Dataset entries ::
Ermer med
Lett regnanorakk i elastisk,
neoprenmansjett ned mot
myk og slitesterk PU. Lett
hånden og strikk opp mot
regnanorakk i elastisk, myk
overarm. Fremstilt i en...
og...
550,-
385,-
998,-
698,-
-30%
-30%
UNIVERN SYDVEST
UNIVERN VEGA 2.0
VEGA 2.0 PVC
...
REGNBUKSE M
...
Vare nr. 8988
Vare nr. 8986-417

Activity :: Using the records above, please retype only the run of lines from the line holding "UNIVERN VEGA 2.0" through the last line, both ends included.

Output of the task ::
UNIVERN VEGA 2.0
VEGA 2.0 PVC
...
REGNBUKSE M
...
Vare nr. 8988
Vare nr. 8986-417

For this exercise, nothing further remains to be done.